FDA approves Ojjaara for myelofibrosis with anemia
Click Here to Manage Email Alerts
The FDA approved momelotinib for treatment of patients with myelofibrosis and anemia regardless of prior myelofibrosis therapy.
The approval applies to adults with intermediate- or high-risk myelofibrosis — including primary or secondary myelofibrosis.
Momelotinib (Ojjaara, GSK) — a selective, oral JAK1, JAK2 and ACVR1/ALK2 inhibitor — is the only therapy approved in the United States for this indication.
Approximately 40% of patients with myelofibrosis have moderate to severe anemia at the time of diagnosis. Almost all patients with myelofibrosis develop anemia during their disease course.

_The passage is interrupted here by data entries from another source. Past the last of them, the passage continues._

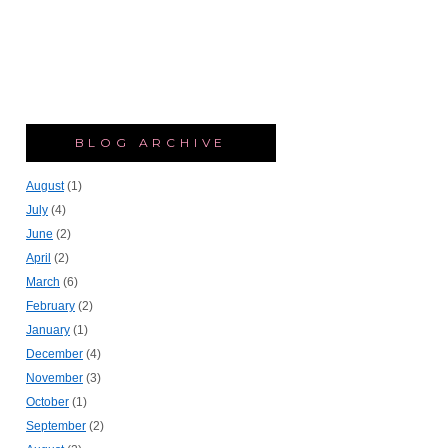
BLOG ARCHIVE
August
(1)
July
(4)
June
(2)
April
(2)
March
(6)
February
(2)
January
(1)
December
(4)
November
(3)
October
(1)
September
(2)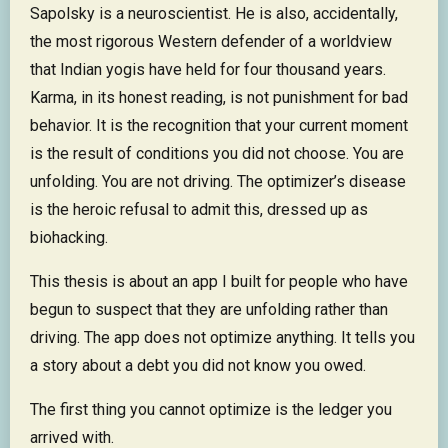
Sapolsky is a neuroscientist. He is also, accidentally,
the most rigorous Western defender of a worldview
that Indian yogis have held for four thousand years.
Karma, in its honest reading, is not punishment for bad
behavior. It is the recognition that your current moment
is the result of conditions you did not choose. You are
unfolding. You are not driving. The optimizer’s disease
is the heroic refusal to admit this, dressed up as
biohacking.
This thesis is about an app I built for people who have
begun to suspect that they are unfolding rather than
driving. The app does not optimize anything. It tells you
a story about a debt you did not know you owed.
The first thing you cannot optimize is the ledger you
arrived with.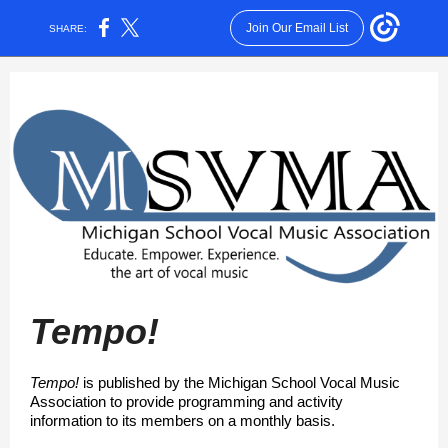
Join Our Email List
SHARE:
Tempo!
Tempo!
is published by the Michigan School Vocal Music
Association to provide programming and activity
information to its members on a monthly basis.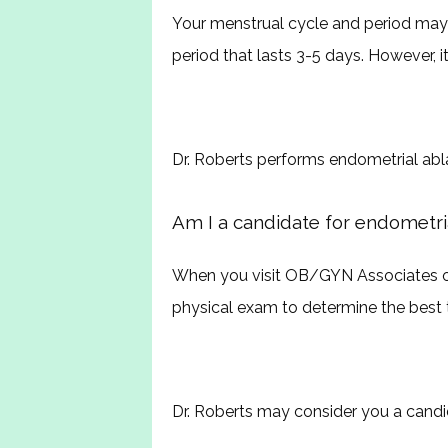
Your menstrual cycle and period may 
period that lasts 3-5 days. However, i
Dr. Roberts performs endometrial abl
Am I a candidate for endometria
When you visit OB/GYN Associates of
physical exam to determine the best 
Dr. Roberts may consider you a candid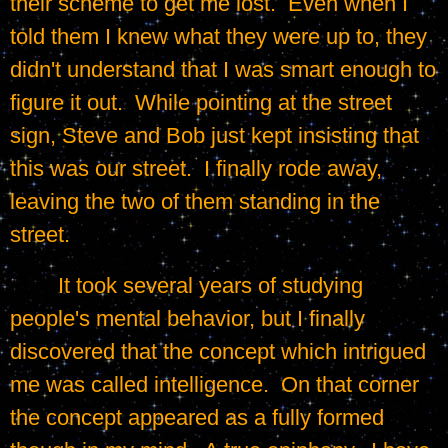
their scheme to get me lost.  Even when I 
told them I knew what they were up to, they 
didn't understand that I was smart enough to 
figure it out.  While pointing at the street 
sign, Steve and Bob just kept insisting that 
this was our street.  I finally rode away, 
leaving the two of them standing in the 
street.
	It took several years of studying 
people's mental behavior, but I finally 
discovered that the concept which intrigued 
me was called intelligence.  On that corner 
the concept appeared as a fully formed 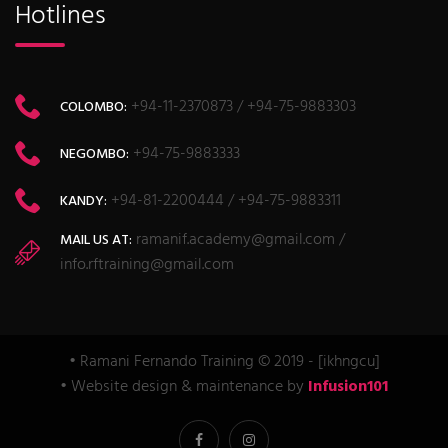
Hotlines
+94-11-2370873 / +94-75-9883303
COLOMBO:
+94-75-9883333
NEGOMBO:
+94-81-2200444 / +94-75-9883311
KANDY:
ramanif.academy@gmail.com /
MAIL US AT:
info.rftraining@gmail.com
• Ramani Fernando Training © 2019 - [ikhngcu]
• Website design & maintenance by
Infusion101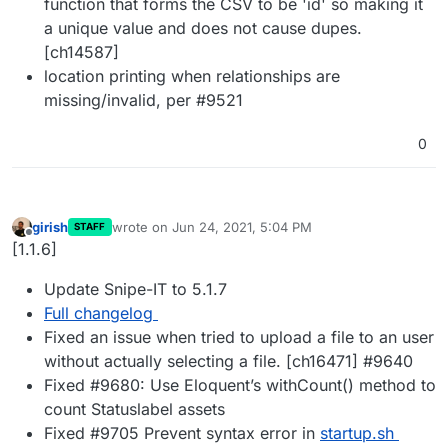
function that forms the CSV to be 'id' so making it
a unique value and does not cause dupes.
[ch14587]
location printing when relationships are
missing/invalid, per #9521
0
girish
wrote on
Jun 24, 2021, 5:04 PM
STAFF
last edited by
Offline
[1.1.6]
Update Snipe-IT to 5.1.7
Full changelog
Fixed an issue when tried to upload a file to an user
without actually selecting a file. [ch16471] #9640
Fixed #9680: Use Eloquent’s withCount() method to
count Statuslabel assets
Fixed #9705 Prevent syntax error in
startup.sh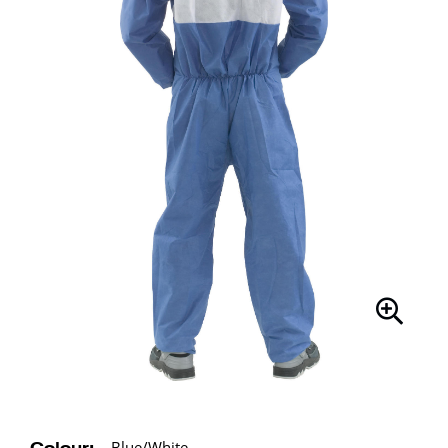
Blue/White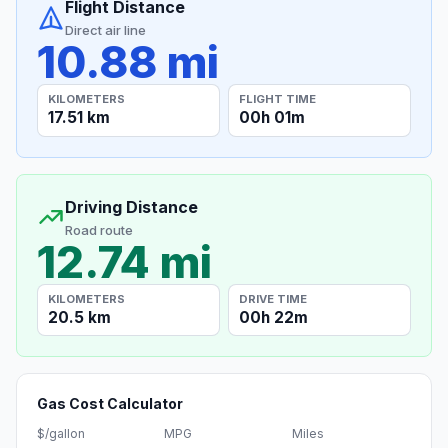
Flight Distance
Direct air line
10.88 mi
KILOMETERS
FLIGHT TIME
17.51 km
00h 01m
Driving Distance
Road route
12.74 mi
KILOMETERS
DRIVE TIME
20.5 km
00h 22m
Gas Cost Calculator
$/gallon
MPG
Miles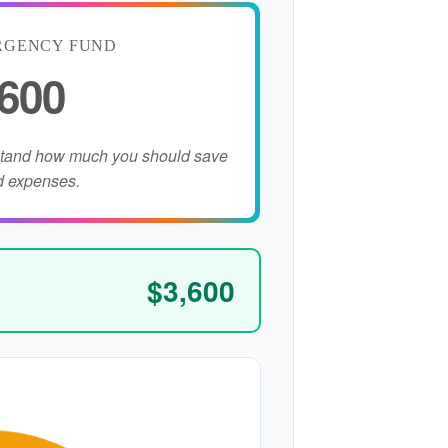
RGENCY FUND
,600
stand how much you should save
d expenses.
$3,600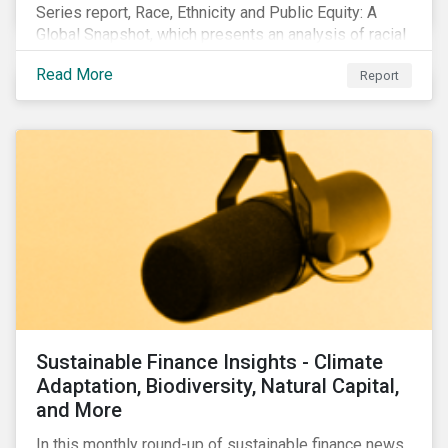
Series report, Race, Ethnicity and Public Equity: A
Global Snapshot, which presents an analysis of racial
and ethnic issues linked to listed companies’
Read More
Report
operations, supply chains and the societal impacts of
their business activities. Our research finds that
although a growing number of firms are disclosing
diversity and anti-discrimination initiatives,
management gaps persist and related controversies
are on the rise.
Sustainable Finance Insights - Climate
Adaptation, Biodiversity, Natural Capital,
and More
In this monthly round-up of sustainable finance news,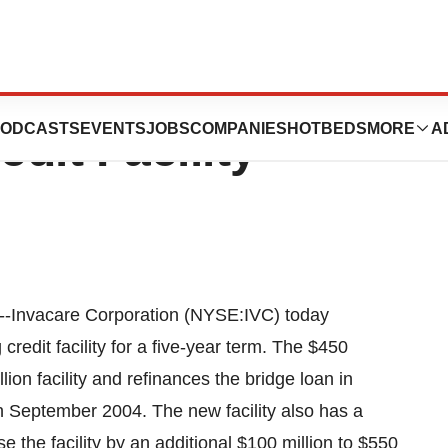
tion Announces
ODCASTS
EVENTS
JOBS
COMPANIES
HOTBEDS
MORE
A
dit Facility
-Invacare Corporation (NYSE:IVC) today
credit facility for a five-year term. The $450
llion facility and refinances the bridge loan in
September 2004. The new facility also has a
e the facility by an additional $100 million to $550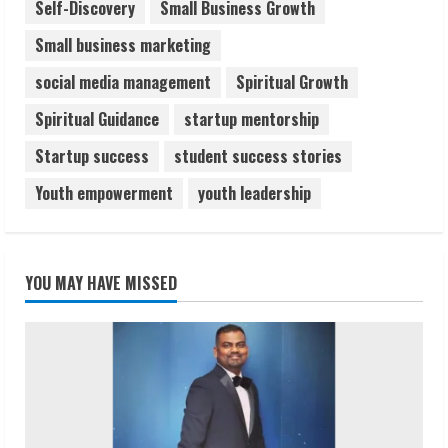
Self-Discovery
Small Business Growth
Small business marketing
social media management
Spiritual Growth
Spiritual Guidance
startup mentorship
Startup success
student success stories
Youth empowerment
youth leadership
YOU MAY HAVE MISSED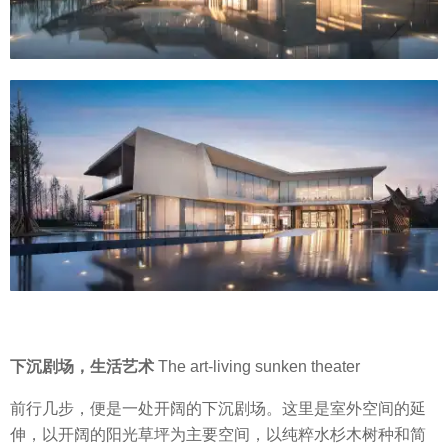
下沉剧场，生活艺术
The art-living sunken theater
前行几步，便是一处开阔的下沉剧场。这里是室外空间的延
伸，以开阔的阳光草坪为主要空间，以纯粹水杉木树种和简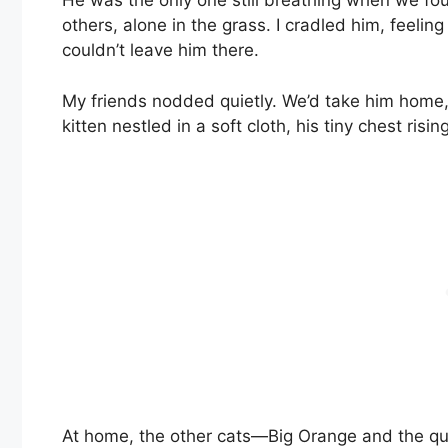
He was the only one still breathing when we fou
others, alone in the grass. I cradled him, feeli
couldn’t leave him there.
My friends nodded quietly. We’d take him home, t
kitten nestled in a soft cloth, his tiny chest risin
At home, the other cats—Big Orange and the qu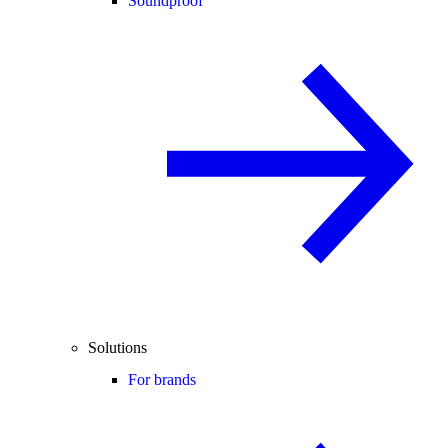
Soundproof
Solutions
For brands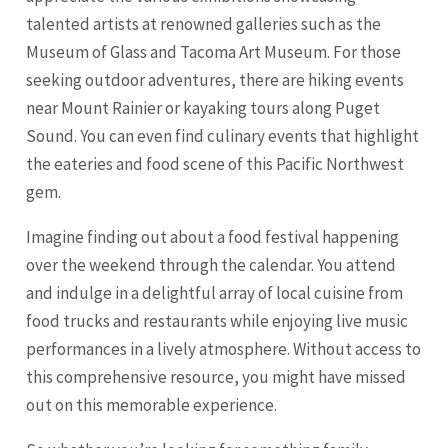
talented artists at renowned galleries such as the
Museum of Glass and Tacoma Art Museum. For those
seeking outdoor adventures, there are hiking events
near Mount Rainier or kayaking tours along Puget
Sound. You can even find culinary events that highlight
the eateries and food scene of this Pacific Northwest
gem.
Imagine finding out about a food festival happening
over the weekend through the calendar. You attend
and indulge in a delightful array of local cuisine from
food trucks and restaurants while enjoying live music
performances in a lively atmosphere. Without access to
this comprehensive resource, you might have missed
out on this memorable experience.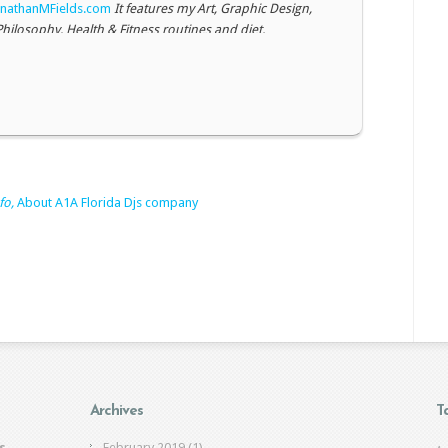
nathanMFields.com
It features my Art, Graphic Design,
Philosophy, Health & Fitness routines and diet.
007 ART GALLERY
TheArtoftheSoul.com
Original artwork,
paintings, drawings
and
photography
This is an
ite but more of my work is up there. Mostly Paintings and
ations from 2001-2007
fo,
About A1A Florida Djs company
Archives
T
s
February 2019
(1)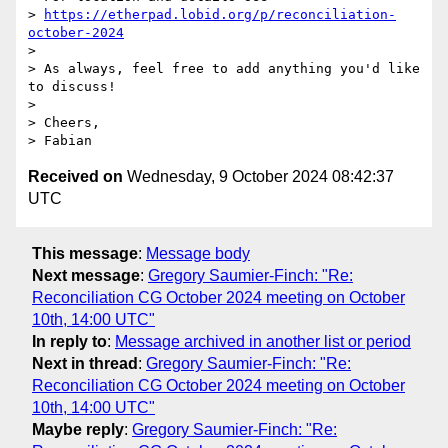
> 
https://etherpad.lobid.org/p/reconciliation-
october-2024
> 

> As always, feel free to add anything you'd like 
to discuss!

> 

> Cheers,

Received on
Wednesday, 9 October 2024 08:42:37
UTC
This message
:
Message body
Next message
:
Gregory Saumier-Finch: "Re:
Reconciliation CG October 2024 meeting on October
10th, 14:00 UTC"
In reply to
:
Message archived in another list or period
Next in thread
:
Gregory Saumier-Finch: "Re:
Reconciliation CG October 2024 meeting on October
10th, 14:00 UTC"
Maybe reply
:
Gregory Saumier-Finch: "Re: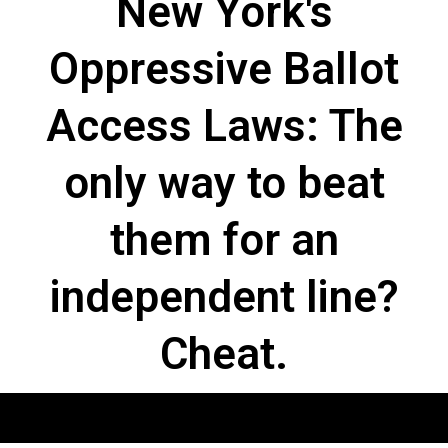
New York's
Oppressive Ballot
Access Laws: The
only way to beat
them for an
independent line?
Cheat.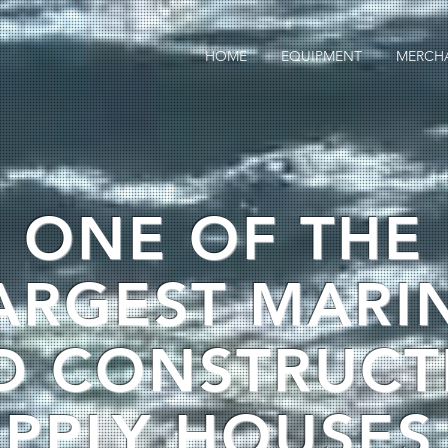
HOME
EQUIPMENT
MERCH
ONE OF THE
ARGEST MARI
D CONSTRUCT
PPLY HOUSES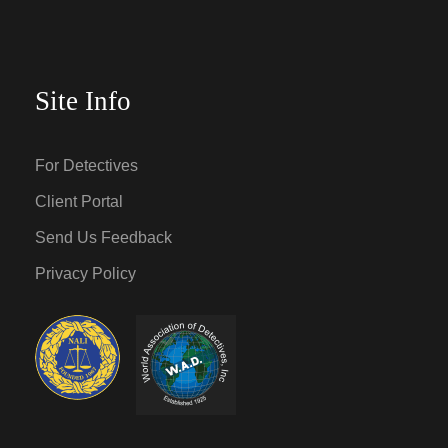
Site Info
For Detectives
Client Portal
Send Us Feedback
Privacy Policy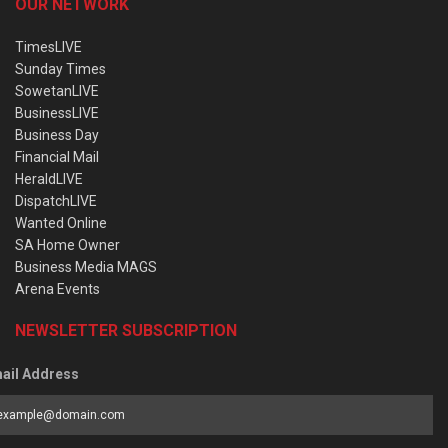
OUR NETWORK
TimesLIVE
Sunday Times
SowetanLIVE
BusinessLIVE
Business Day
Financial Mail
HeraldLIVE
DispatchLIVE
Wanted Online
SA Home Owner
Business Media MAGS
Arena Events
NEWSLETTER SUBSCRIPTION
ail Address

These patients typically require transfusions, and those who are transfusion dependent have a poor prognosis.
“With momelotinib, we have the potential to establish a new standard of care for [patients with myelofibrosis and anemia],” Ruben A. Mesa, MD, FACP, president and executive director of Atrium Health Levine Cancer Institute and Atrium Health Wake Forest Baptist Comprehensive Cancer Center, as well as a Healio | HemOnc Today Editorial Board Member, said in a GSK press release. “Addressing key manifestations of myelofibrosis — including anemia, constitutional symptoms and splenomegaly — makes a significant difference in the treatment regimen for these patients, who have limited options to address these aspects of the disease.”
The FDA based approval on data from the MOMENTUM study, as well as data from a subpopulation from the SIMPLIFY-1 trial.
MOMENTUM assessed the efficacy and safety of momelotinib vs. danazol for treatment and reduction of key manifestations of myelofibrosis among patients with myelofibrosis and anemia who had received JAK inhibitor therapy. The trial showed benefit with momelotinib with regard to constitutional symptoms, splenic response and transfusion independence.
SIMPLIFY-1 assessed the efficacy and safety of momelotinib vs. ruxolitinib (Jakafi, Incyte) for patients with myelofibrosis who had not received a JAK inhibitor.
The most common adverse events reported in these trials included thrombocytopenia, hemorrhage, bacterial infection, fatigue, dizziness, diarrhea and nausea.